-- To do --
Your answer must hold only the lines below from the line containing "liederen vaak een teken van grote emotionele" through the line containing "van hun gemeenschappelijke", each reproduced exactly.
Supplied data Start Marker
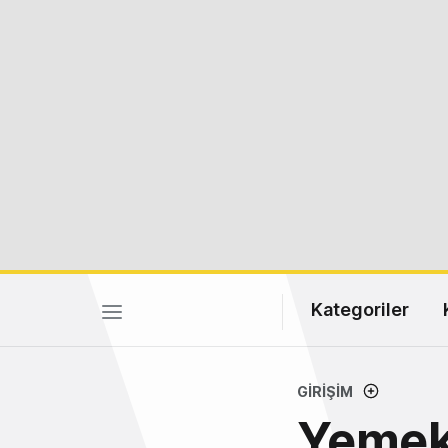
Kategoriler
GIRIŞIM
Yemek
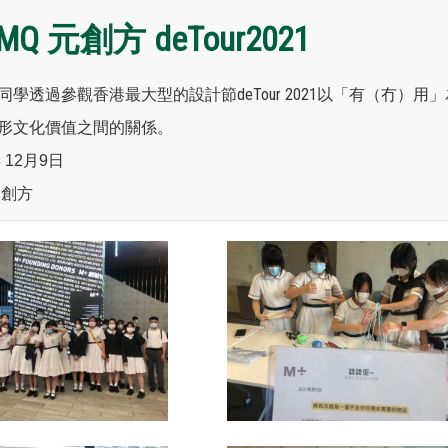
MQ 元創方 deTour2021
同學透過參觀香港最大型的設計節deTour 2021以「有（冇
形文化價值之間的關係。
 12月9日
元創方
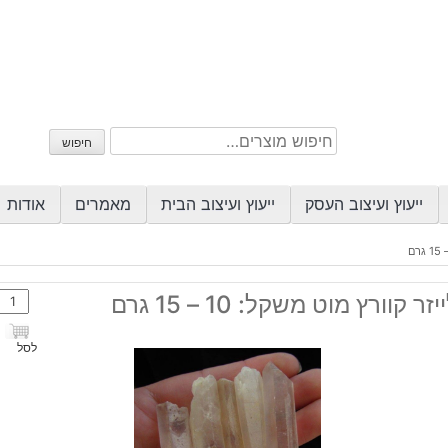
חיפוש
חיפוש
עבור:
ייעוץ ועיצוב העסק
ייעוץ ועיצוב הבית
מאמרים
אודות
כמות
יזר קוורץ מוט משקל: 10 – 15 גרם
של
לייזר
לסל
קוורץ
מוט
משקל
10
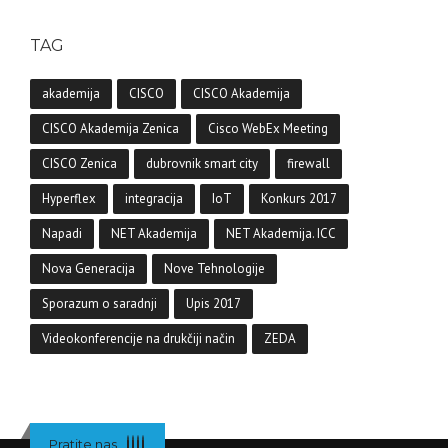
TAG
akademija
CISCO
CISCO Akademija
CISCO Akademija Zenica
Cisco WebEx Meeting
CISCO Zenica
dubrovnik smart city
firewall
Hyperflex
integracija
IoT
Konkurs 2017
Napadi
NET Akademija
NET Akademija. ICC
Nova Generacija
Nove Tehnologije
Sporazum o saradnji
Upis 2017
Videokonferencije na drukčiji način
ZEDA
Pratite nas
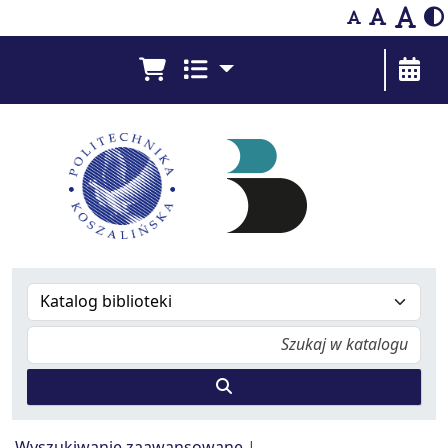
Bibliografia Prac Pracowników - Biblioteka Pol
Supplied data End Marker
Supplied data Start Marker
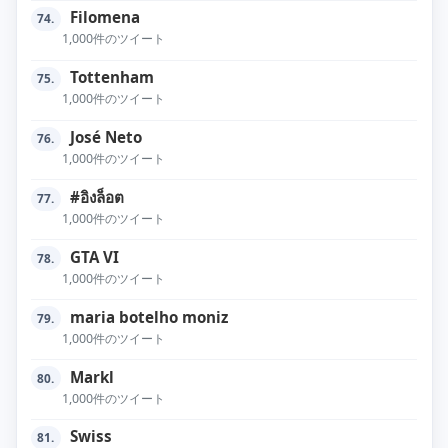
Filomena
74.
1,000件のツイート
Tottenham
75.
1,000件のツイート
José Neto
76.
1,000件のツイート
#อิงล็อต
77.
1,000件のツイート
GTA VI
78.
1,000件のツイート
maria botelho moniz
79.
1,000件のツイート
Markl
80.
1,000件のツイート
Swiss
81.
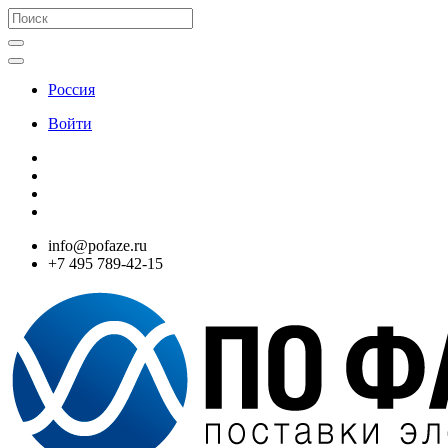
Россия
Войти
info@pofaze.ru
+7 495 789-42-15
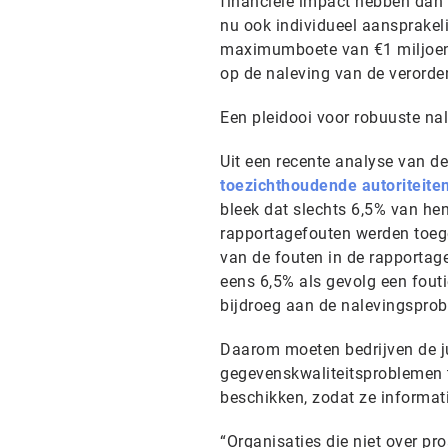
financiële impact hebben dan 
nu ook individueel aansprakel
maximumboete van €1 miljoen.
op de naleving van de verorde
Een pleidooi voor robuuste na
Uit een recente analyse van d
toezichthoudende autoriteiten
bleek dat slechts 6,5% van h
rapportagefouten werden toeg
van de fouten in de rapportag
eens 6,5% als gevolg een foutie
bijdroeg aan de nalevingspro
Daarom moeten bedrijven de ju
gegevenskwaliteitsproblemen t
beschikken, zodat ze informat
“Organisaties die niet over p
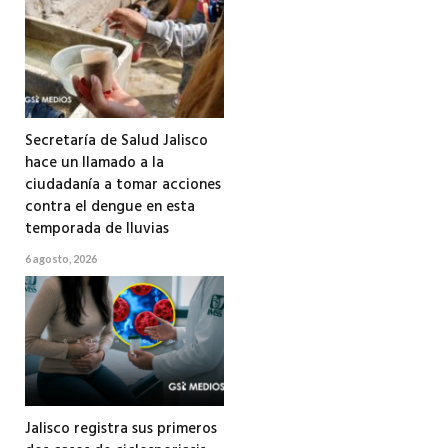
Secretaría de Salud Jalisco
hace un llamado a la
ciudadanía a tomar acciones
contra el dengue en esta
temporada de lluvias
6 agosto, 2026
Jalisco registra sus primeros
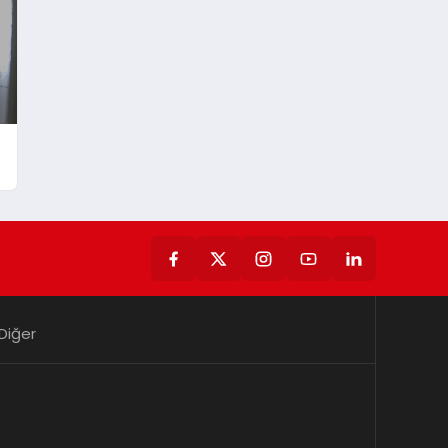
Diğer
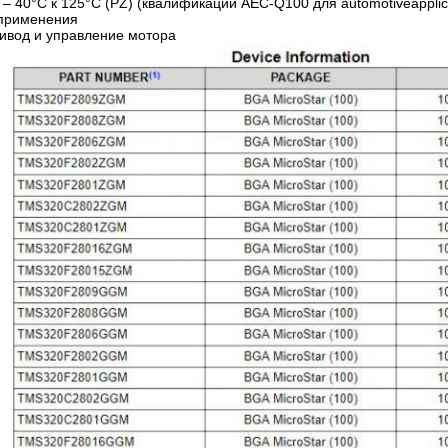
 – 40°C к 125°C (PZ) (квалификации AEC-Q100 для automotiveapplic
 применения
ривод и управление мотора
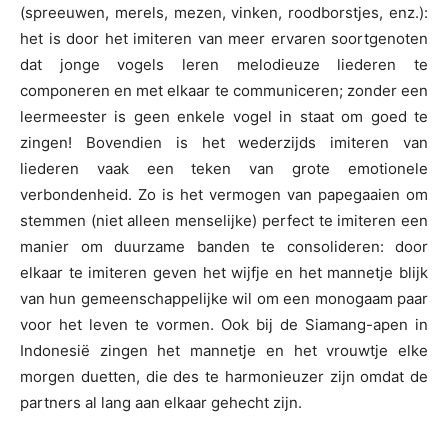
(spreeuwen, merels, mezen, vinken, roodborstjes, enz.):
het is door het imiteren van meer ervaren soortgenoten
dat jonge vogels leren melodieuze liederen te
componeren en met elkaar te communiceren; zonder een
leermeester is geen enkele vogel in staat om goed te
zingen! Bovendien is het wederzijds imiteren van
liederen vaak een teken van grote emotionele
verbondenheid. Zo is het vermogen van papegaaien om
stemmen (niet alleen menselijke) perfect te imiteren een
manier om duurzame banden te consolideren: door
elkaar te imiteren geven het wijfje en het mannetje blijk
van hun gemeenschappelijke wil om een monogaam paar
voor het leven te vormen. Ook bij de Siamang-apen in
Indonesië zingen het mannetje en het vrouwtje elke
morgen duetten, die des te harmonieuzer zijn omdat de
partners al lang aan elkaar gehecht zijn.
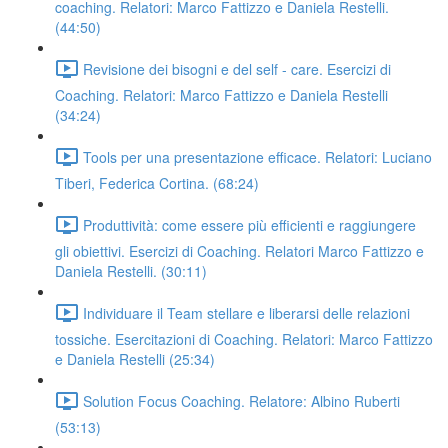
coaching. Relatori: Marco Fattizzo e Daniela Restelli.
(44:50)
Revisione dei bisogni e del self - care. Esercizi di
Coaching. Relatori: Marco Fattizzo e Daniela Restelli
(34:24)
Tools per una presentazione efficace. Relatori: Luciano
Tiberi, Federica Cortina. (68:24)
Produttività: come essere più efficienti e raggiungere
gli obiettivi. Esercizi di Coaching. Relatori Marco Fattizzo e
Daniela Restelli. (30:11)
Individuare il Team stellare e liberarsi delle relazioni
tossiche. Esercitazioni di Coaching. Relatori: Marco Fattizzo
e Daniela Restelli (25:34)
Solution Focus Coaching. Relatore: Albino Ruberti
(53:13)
Supplied data End Marker
-- Result for this task --
liederen vaak een teken van grote emotionele
verbondenheid. Zo is het vermogen van papegaaien om
stemmen (niet alleen menselijke) perfect te imiteren een
manier om duurzame banden te consolideren: door
elkaar te imiteren geven het wijfje en het mannetje blijk
van hun gemeenschappelijke wil om een monogaam paar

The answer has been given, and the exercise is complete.